PROBLEM DETAILS: Return every line of the records that includes the string "питания".

ENTRIES SHOWN:
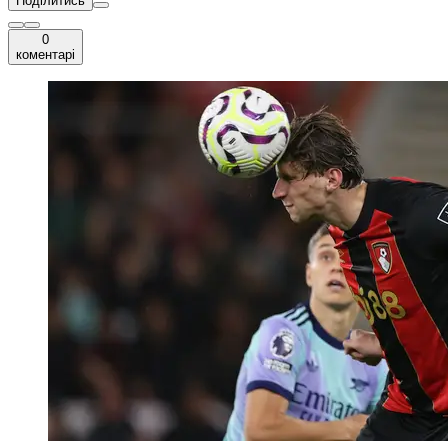
Поділитись
0
коментарі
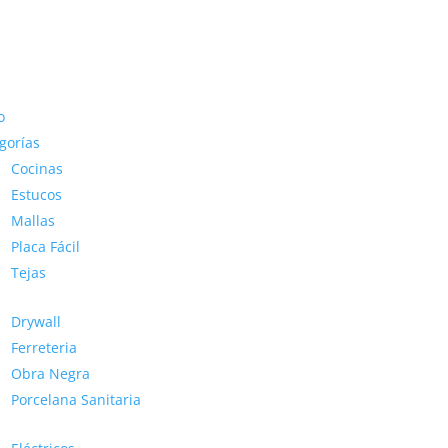
o
gorías
Cocinas
Estucos
Mallas
Placa Fácil
Tejas
Drywall
Ferreteria
Obra Negra
Porcelana Sanitaria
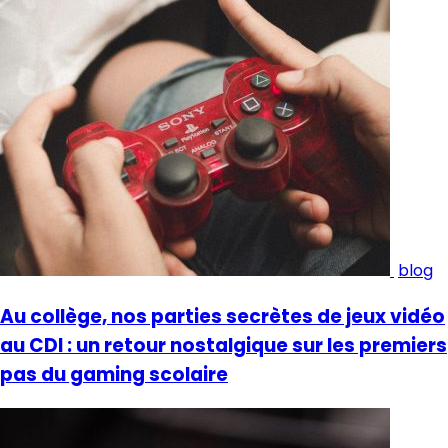
blog
Au collège, nos parties secrètes de jeux vidéo
au CDI : un retour nostalgique sur les premiers
pas du gaming scolaire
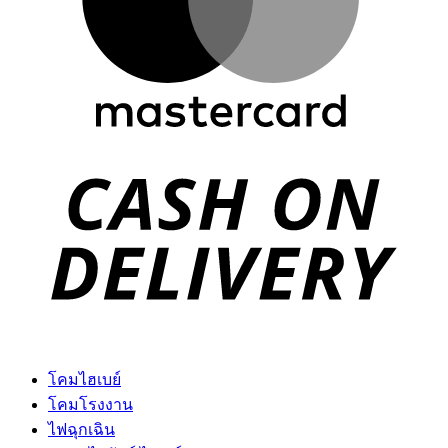
D
โคมไฮเบย์
โคมโรงงาน
ไฟฉุกเฉิน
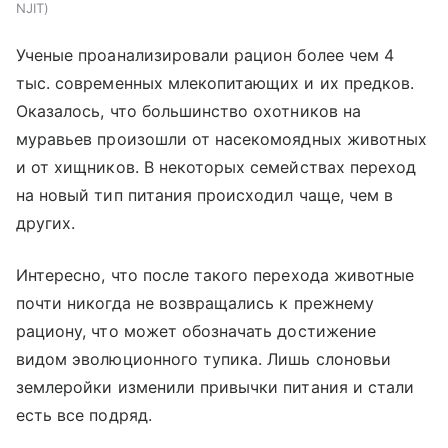
NJIT
Ученые проанализировали рацион более чем 4
тыс. современных млекопитающих и их предков.
Оказалось, что большинство охотников на
муравьев произошли от насекомоядных животных
и от хищников. В некоторых семействах переход
на новый тип питания происходил чаще, чем в
других.
Интересно, что после такого перехода животные
почти никогда не возвращались к прежнему
рациону, что может обозначать достижение
видом эволюционного тупика. Лишь слоновьи
землеройки изменили привычки питания и стали
есть все подряд.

FINISHED TASK:
на новый тип питания происходил чаще, чем в
землеройки изменили привычки питания и стали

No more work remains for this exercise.